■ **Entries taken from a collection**
• • • • •

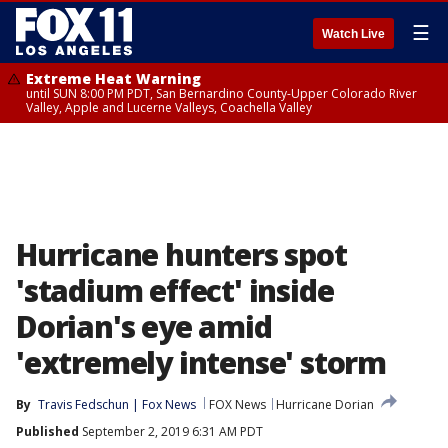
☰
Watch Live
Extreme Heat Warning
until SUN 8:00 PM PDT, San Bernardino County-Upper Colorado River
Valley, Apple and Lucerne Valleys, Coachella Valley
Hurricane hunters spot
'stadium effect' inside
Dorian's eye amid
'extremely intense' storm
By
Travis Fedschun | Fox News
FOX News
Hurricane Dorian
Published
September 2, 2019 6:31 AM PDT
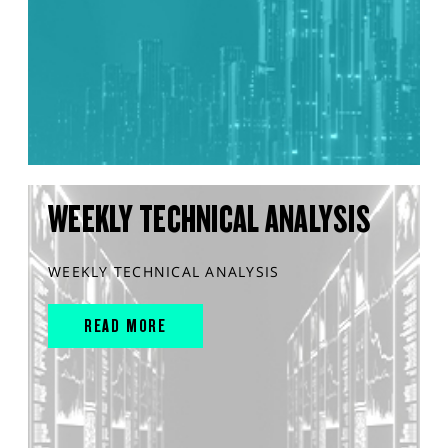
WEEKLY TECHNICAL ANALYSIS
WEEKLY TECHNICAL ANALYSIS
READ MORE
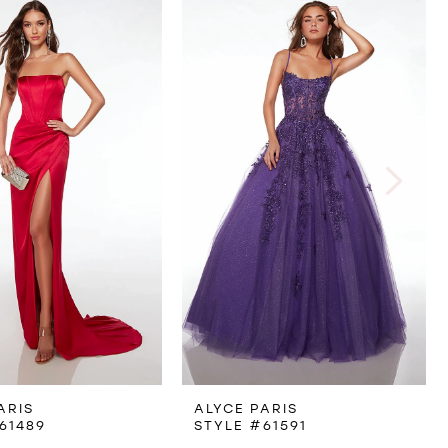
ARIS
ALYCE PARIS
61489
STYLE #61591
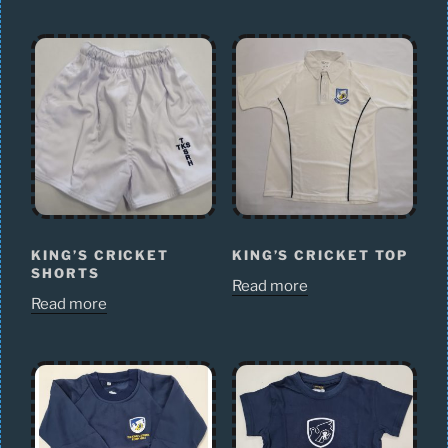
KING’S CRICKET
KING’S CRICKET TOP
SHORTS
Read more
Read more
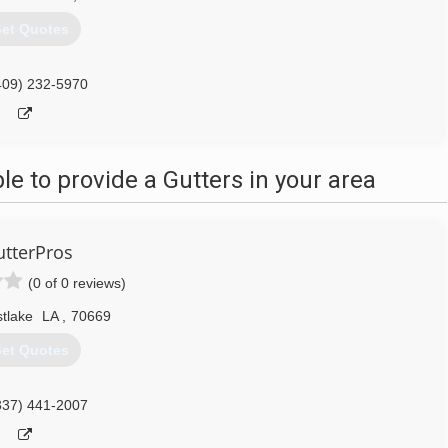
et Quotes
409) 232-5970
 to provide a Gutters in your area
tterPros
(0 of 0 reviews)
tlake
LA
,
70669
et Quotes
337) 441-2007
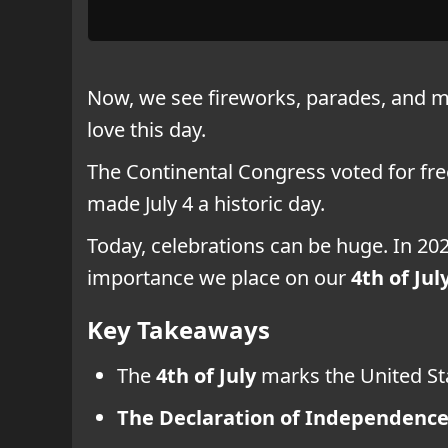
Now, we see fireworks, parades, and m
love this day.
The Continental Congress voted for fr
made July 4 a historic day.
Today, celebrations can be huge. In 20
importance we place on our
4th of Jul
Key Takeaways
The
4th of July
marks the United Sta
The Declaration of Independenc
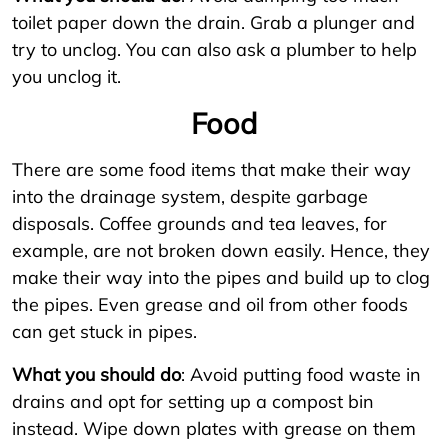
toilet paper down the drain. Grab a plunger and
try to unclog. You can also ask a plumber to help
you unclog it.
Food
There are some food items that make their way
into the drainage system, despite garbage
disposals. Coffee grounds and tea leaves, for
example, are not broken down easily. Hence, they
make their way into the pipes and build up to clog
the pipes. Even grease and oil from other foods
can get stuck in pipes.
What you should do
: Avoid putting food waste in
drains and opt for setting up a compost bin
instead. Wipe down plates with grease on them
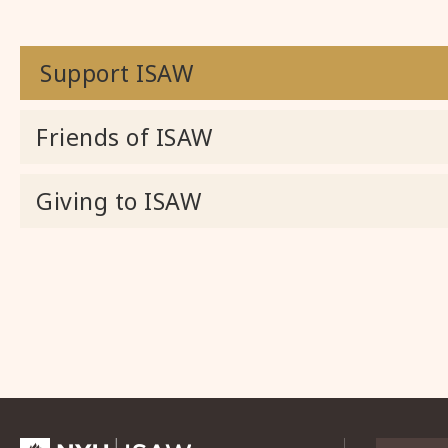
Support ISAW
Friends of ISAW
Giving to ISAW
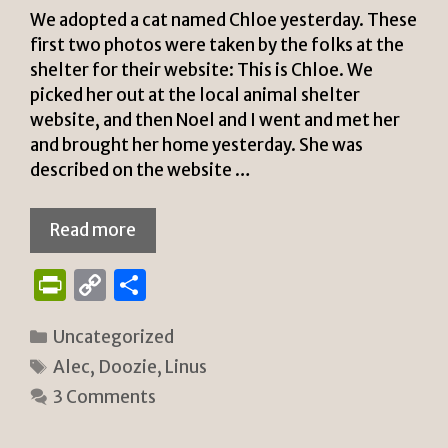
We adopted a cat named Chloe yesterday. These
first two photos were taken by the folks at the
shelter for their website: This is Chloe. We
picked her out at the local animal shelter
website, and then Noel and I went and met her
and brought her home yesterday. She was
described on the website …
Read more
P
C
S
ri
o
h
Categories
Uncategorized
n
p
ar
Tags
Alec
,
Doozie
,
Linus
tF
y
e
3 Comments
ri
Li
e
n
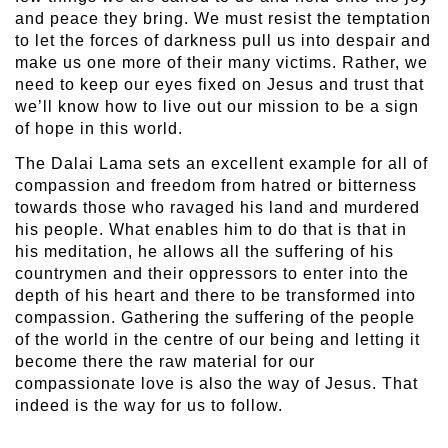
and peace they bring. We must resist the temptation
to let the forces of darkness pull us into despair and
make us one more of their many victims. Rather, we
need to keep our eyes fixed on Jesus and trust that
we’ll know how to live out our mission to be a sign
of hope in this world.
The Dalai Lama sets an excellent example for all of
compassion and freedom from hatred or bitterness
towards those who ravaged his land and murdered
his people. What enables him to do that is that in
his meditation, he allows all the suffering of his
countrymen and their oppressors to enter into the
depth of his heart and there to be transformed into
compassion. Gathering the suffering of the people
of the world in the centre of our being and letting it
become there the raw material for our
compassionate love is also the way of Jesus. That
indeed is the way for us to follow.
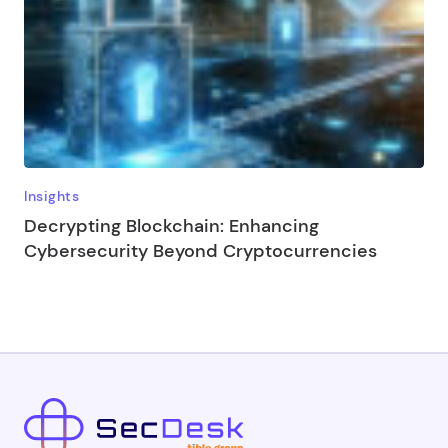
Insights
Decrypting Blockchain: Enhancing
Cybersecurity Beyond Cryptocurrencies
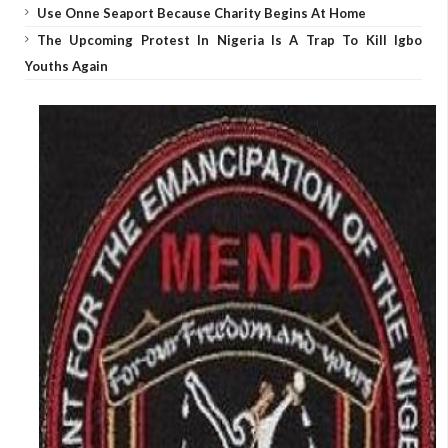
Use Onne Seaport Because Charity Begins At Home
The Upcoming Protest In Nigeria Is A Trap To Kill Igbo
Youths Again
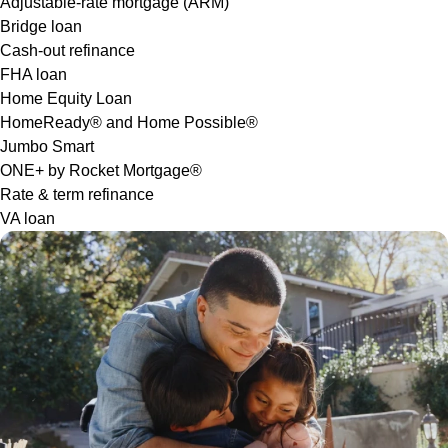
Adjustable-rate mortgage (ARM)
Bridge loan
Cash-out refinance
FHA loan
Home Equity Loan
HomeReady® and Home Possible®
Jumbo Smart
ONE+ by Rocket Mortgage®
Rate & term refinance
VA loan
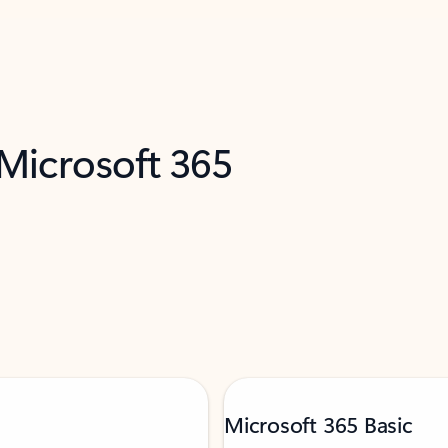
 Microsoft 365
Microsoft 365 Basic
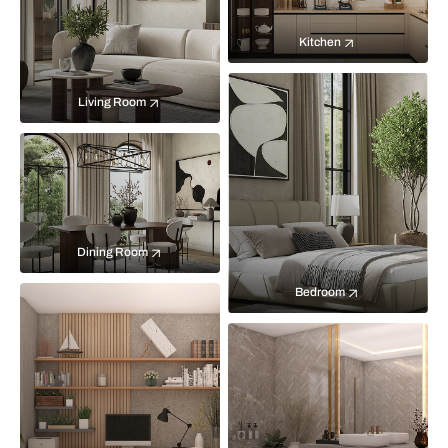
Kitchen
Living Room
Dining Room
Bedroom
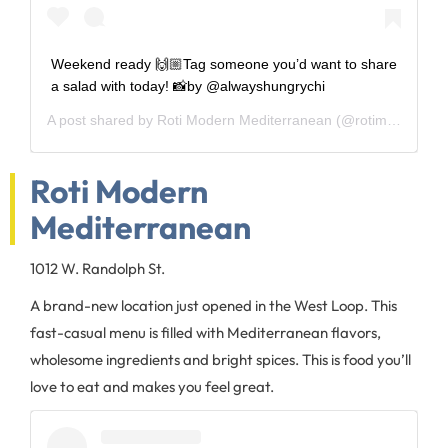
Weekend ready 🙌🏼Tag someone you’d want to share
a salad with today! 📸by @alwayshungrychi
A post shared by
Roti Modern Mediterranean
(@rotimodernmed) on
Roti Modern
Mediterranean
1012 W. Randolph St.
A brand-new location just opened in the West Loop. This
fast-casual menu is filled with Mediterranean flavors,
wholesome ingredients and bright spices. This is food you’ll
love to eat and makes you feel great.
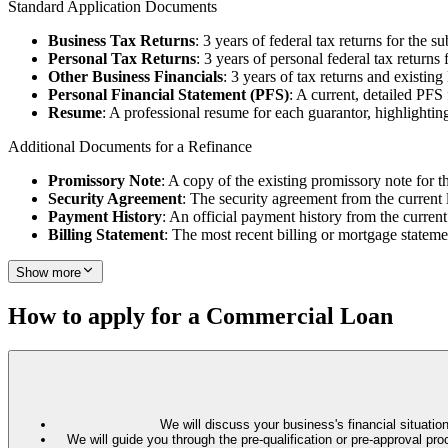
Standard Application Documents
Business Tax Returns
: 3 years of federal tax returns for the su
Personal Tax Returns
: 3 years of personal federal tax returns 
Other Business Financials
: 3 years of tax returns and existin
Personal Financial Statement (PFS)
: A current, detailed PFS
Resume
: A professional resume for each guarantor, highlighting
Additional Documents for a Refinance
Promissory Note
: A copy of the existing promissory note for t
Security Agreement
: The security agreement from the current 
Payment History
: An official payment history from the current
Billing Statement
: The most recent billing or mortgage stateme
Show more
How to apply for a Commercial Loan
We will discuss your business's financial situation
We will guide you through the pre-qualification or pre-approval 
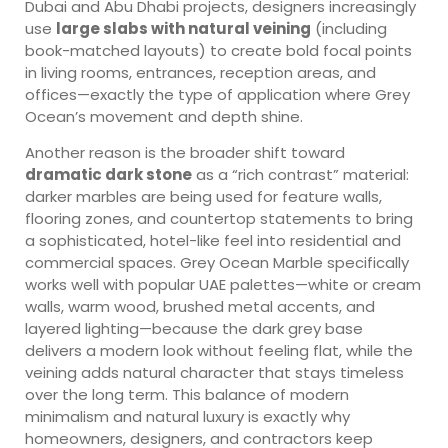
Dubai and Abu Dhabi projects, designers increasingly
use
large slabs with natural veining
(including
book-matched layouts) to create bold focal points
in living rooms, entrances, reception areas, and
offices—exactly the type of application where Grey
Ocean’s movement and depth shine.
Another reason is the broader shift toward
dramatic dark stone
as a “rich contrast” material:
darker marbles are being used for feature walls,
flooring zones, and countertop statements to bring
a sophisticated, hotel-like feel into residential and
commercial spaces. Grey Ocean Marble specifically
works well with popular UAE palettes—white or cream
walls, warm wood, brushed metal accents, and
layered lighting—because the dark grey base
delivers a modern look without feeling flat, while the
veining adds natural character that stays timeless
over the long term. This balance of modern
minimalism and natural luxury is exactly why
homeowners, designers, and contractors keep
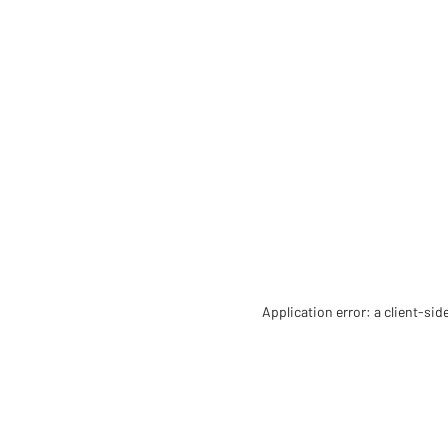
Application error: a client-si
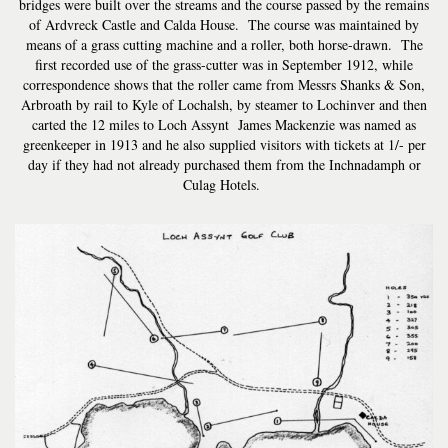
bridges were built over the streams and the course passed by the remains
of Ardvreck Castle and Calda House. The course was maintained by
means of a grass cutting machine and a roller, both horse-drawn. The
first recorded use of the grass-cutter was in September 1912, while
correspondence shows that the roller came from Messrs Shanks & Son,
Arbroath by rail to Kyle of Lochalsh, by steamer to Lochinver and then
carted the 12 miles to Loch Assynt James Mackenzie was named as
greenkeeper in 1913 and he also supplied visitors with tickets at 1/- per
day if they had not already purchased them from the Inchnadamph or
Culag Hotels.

• • • • •

■ **PROBLEM TO SOLVE**
The records above are to be transcribed exactly, with every picture left out.

■ **TASK RESPONSE**
☰
Watch Live
Extreme Heat Warning
until SUN 8:00 PM PDT, San Bernardino County-Upper Colorado River
Valley, Apple and Lucerne Valleys, Coachella Valley
Hurricane hunters spot
'stadium effect' inside
Dorian's eye amid
'extremely intense' storm
By
Travis Fedschun | Fox News
FOX News
Hurricane Dorian
Published
September 2, 2019 6:31 AM PDT
WEEKLY TECHNICAL ANALYSIS
WEEKLY TECHNICAL ANALYSIS
READ MORE
ARIS
ALYCE PARIS
61489
STYLE #61591
KING’S CRICKET
KING’S CRICKET TOP
SHORTS
Read more
Read more
et Quotes
409) 232-5970
 to provide a Gutters in your area
tterPros
(0 of 0 reviews)
tlake
LA
,
70669
et Quotes
337) 441-2007
Now, we see fireworks, parades, and m
love this day.
The Continental Congress voted for fr
made July 4 a historic day.
Today, celebrations can be huge. In 20
importance we place on our
4th of Jul
Key Takeaways
The
4th of July
marks the United Sta
The Declaration of Independenc
toilet paper down the drain. Grab a plunger and
try to unclog. You can also ask a plumber to help
you unclog it.
Food
There are some food items that make their way
into the drainage system, despite garbage
disposals. Coffee grounds and tea leaves, for
example, are not broken down easily. Hence, they
make their way into the pipes and build up to clog
the pipes. Even grease and oil from other foods
can get stuck in pipes.
What you should do
: Avoid putting food waste in
drains and opt for setting up a compost bin
instead. Wipe down plates with grease on them
Support ISAW
Friends of ISAW
Giving to ISAW
We adopted a cat named Chloe yesterday. These
first two photos were taken by the folks at the
shelter for their website: This is Chloe. We
picked her out at the local animal shelter
website, and then Noel and I went and met her
and brought her home yesterday. She was
described on the website …
Read more
P
C
S
ri
o
h
Categories
Uncategorized
n
p
ar
Tags
Alec
,
Doozie
,
Linus
tF
y
e
3 Comments
ri
Li
e
n
and peace they bring. We must resist the temptation
to let the forces of darkness pull us into despair and
make us one more of their many victims. Rather, we
need to keep our eyes fixed on Jesus and trust that
we’ll know how to live out our mission to be a sign
of hope in this world.
The Dalai Lama sets an excellent example for all of
compassion and freedom from hatred or bitterness
towards those who ravaged his land and murdered
his people. What enables him to do that is that in
his meditation, he allows all the suffering of his
countrymen and their oppressors to enter into the
depth of his heart and there to be transformed into
compassion. Gathering the suffering of the people
of the world in the centre of our being and letting it
become there the raw material for our
compassionate love is also the way of Jesus. That
indeed is the way for us to follow.
Insights
Decrypting Blockchain: Enhancing
Cybersecurity Beyond Cryptocurrencies
Use Onne Seaport Because Charity Begins At Home
The Upcoming Protest In Nigeria Is A Trap To Kill Igbo
Youths Again
Adjustable-rate mortgage (ARM)
Bridge loan
Cash-out refinance
FHA loan
Home Equity Loan
HomeReady® and Home Possible®
Jumbo Smart
ONE+ by Rocket Mortgage®
Rate & term refinance
VA loan
 Microsoft 365
Microsoft 365 Basic
Kitchen
Living Room
Dining Room
Bedroom
Weekend ready 🙌🏼Tag someone you’d want to share
a salad with today! 📸by @alwayshungrychi
A post shared by
Roti Modern Mediterranean
(@rotimodernmed) on
Roti Modern
Mediterranean
1012 W. Randolph St.
A brand-new location just opened in the West Loop. This
fast-casual menu is filled with Mediterranean flavors,
wholesome ingredients and bright spices. This is food you’ll
love to eat and makes you feel great.
Standard Application Documents
Business Tax Returns
: 3 years of federal tax returns for the su
Personal Tax Returns
: 3 years of personal federal tax returns 
Other Business Financials
: 3 years of tax returns and existin
Personal Financial Statement (PFS)
: A current, detailed PFS
Resume
: A professional resume for each guarantor, highlighting
Additional Documents for a Refinance
Promissory Note
: A copy of the existing promissory note for t
Security Agreement
: The security agreement from the current 
Payment History
: An official payment history from the current
Billing Statement
: The most recent billing or mortgage stateme
Show more
How to apply for a Commercial Loan
We will discuss your business's financial situation
We will guide you through the pre-qualification or pre-approval 
Dubai and Abu Dhabi projects, designers increasingly
use
large slabs with natural veining
(including
book-matched layouts) to create bold focal points
in living rooms, entrances, reception areas, and
offices—exactly the type of application where Grey
Ocean’s movement and depth shine.
Another reason is the broader shift toward
dramatic dark stone
as a “rich contrast” material:
darker marbles are being used for feature walls,
flooring zones, and countertop statements to bring
a sophisticated, hotel-like feel into residential and
commercial spaces. Grey Ocean Marble specifically
works well with popular UAE palettes—white or cream
walls, warm wood, brushed metal accents, and
layered lighting—because the dark grey base
delivers a modern look without feeling flat, while the
veining adds natural character that stays timeless
over the long term. This balance of modern
minimalism and natural luxury is exactly why
homeowners, designers, and contractors keep
Application error: a client-si
bridges were built over the streams and the course passed by the remains
of Ardvreck Castle and Calda House. The course was maintained by
means of a grass cutting machine and a roller, both horse-drawn. The
first recorded use of the grass-cutter was in September 1912, while
correspondence shows that the roller came from Messrs Shanks & Son,
Arbroath by rail to Kyle of Lochalsh, by steamer to Lochinver and then
carted the 12 miles to Loch Assynt James Mackenzie was named as
greenkeeper in 1913 and he also supplied visitors with tickets at 1/- per
day if they had not already purchased them from the Inchnadamph or
Culag Hotels.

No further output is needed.